Source data:
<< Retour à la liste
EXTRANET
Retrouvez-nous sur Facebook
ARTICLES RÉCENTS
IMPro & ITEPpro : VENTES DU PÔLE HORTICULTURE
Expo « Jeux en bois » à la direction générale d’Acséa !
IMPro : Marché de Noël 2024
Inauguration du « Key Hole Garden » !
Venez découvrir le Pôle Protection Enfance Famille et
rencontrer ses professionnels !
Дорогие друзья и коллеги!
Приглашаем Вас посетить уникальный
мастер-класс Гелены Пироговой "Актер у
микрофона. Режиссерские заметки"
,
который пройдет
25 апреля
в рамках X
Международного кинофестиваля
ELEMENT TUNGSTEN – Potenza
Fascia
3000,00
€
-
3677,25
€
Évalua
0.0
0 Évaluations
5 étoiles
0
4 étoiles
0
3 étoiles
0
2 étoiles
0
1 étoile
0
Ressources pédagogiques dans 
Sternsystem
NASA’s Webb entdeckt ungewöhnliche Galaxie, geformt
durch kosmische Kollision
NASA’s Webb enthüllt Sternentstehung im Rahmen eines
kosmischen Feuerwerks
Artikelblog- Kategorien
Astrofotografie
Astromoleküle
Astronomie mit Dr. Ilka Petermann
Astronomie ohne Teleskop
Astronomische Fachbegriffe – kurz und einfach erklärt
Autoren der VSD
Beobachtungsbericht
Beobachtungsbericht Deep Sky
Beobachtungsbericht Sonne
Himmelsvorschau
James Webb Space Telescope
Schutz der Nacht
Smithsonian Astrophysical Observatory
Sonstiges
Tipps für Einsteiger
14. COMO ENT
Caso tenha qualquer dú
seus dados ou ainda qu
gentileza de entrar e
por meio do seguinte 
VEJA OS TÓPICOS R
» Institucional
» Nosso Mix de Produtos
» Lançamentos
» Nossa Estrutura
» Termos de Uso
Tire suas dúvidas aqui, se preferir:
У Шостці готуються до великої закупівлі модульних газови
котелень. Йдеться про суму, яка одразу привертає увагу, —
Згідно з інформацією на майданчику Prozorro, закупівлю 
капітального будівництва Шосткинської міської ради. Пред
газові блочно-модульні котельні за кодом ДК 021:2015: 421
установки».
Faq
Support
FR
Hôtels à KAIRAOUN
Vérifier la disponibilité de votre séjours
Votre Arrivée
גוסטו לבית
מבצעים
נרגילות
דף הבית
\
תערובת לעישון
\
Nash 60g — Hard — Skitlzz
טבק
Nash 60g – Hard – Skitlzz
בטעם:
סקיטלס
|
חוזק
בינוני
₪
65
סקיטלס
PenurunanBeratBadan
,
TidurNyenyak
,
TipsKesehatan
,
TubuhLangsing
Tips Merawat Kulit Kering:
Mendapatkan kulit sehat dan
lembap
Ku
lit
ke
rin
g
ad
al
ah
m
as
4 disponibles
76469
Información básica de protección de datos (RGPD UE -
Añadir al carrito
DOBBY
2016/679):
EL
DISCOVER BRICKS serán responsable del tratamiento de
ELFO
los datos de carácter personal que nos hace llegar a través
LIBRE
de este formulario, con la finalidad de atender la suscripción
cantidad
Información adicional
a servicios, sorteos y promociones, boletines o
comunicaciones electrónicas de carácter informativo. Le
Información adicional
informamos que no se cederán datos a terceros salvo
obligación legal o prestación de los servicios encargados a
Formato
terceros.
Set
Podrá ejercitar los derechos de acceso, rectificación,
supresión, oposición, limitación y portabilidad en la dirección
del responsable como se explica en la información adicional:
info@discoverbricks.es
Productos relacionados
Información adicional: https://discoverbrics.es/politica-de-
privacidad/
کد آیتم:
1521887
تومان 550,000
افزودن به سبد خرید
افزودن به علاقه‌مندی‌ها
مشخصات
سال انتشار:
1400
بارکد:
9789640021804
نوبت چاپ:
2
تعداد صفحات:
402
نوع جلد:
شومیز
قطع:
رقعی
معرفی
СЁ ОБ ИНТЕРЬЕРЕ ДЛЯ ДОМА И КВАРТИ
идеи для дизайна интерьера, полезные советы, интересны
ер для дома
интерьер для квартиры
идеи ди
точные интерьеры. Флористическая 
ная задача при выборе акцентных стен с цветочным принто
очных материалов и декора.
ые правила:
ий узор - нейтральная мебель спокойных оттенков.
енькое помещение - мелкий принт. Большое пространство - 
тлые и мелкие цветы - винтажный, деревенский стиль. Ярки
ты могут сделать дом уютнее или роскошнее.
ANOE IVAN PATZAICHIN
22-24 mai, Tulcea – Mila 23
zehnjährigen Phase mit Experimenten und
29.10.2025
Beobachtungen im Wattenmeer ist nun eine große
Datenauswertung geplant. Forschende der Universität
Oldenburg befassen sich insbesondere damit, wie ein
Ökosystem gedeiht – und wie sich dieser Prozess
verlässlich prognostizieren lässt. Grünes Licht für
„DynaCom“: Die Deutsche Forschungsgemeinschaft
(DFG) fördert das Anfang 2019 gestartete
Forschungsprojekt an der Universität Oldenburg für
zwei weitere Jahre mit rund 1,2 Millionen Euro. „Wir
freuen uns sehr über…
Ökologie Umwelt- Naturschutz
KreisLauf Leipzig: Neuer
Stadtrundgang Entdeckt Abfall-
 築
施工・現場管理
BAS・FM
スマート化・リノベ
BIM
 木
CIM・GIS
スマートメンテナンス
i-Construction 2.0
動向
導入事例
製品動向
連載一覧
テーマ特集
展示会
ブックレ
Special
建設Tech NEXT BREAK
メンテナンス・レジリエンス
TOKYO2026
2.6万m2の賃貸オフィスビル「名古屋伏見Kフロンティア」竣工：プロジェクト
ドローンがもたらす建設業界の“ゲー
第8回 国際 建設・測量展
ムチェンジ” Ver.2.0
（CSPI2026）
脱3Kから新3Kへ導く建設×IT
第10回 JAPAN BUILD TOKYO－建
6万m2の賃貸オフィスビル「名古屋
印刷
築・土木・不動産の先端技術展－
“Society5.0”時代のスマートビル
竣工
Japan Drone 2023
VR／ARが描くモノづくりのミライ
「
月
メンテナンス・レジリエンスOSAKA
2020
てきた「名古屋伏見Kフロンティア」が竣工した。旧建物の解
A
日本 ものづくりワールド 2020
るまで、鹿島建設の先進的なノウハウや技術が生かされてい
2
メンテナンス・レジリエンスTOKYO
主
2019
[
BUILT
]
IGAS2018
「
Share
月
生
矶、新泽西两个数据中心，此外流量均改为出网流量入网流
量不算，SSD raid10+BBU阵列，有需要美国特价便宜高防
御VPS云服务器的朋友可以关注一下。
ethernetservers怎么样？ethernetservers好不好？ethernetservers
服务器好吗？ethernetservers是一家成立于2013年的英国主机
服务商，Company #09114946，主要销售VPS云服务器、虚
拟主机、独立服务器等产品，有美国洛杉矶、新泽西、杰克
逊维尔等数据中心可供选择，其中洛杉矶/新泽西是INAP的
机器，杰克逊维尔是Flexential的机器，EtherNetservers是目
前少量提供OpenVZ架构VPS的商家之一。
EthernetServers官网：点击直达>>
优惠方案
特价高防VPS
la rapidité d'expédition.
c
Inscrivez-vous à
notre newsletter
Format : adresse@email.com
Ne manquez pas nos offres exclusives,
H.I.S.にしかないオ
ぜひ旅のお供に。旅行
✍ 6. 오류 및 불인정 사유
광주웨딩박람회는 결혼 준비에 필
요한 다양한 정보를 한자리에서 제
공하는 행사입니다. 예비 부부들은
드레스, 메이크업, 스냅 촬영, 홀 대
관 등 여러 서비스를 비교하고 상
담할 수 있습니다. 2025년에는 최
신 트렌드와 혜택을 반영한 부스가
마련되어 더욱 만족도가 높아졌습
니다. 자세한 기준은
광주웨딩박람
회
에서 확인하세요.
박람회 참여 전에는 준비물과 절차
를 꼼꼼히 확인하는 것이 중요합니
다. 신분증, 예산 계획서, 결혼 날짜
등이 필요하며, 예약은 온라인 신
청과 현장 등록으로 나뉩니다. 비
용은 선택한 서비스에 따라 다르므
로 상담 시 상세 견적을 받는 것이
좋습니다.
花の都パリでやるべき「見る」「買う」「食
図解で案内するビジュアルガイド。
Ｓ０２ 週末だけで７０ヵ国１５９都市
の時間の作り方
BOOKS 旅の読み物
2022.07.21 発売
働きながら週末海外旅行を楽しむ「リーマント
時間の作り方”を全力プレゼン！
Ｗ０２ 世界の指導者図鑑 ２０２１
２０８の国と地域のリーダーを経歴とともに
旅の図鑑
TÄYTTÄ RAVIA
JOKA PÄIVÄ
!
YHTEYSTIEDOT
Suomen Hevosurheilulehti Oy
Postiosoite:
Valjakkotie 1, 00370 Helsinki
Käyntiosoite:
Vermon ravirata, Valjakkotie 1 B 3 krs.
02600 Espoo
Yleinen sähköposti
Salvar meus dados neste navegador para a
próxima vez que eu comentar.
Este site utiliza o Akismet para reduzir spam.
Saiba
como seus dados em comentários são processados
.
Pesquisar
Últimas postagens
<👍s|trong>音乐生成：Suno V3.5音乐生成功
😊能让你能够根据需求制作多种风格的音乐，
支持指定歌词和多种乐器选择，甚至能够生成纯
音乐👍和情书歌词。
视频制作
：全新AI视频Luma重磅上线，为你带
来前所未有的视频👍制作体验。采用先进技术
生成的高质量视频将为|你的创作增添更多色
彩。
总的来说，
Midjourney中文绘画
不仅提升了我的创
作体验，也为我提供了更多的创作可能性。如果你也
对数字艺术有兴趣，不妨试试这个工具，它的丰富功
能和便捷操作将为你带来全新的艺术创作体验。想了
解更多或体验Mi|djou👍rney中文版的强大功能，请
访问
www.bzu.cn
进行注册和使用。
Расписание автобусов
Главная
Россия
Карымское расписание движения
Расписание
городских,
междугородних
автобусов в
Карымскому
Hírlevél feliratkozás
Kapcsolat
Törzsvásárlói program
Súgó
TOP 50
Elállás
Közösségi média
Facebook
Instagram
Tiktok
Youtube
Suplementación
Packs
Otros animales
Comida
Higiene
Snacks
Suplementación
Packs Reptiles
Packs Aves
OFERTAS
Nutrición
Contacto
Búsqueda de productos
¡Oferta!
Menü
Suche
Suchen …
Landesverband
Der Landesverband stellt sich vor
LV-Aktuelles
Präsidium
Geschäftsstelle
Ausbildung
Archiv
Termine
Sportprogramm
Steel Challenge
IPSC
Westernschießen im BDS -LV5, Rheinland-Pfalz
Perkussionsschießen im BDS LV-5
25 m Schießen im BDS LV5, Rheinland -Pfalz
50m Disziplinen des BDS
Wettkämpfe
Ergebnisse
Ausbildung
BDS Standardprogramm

Aim of the exercise:
In the data above, find the line that contains "Приглашаем Вас посетить уникальный", then reproduce exactly every line from the first line through that line.

Result:
<< Retour à la liste
EXTRANET
Retrouvez-nous sur Facebook
ARTICLES RÉCENTS
IMPro & ITEPpro : VENTES DU PÔLE HORTICULTURE
Expo « Jeux en bois » à la direction générale d’Acséa !
IMPro : Marché de Noël 2024
Inauguration du « Key Hole Garden » !
Venez découvrir le Pôle Protection Enfance Famille et
rencontrer ses professionnels !
Дорогие друзья и коллеги!
Приглашаем Вас посетить уникальный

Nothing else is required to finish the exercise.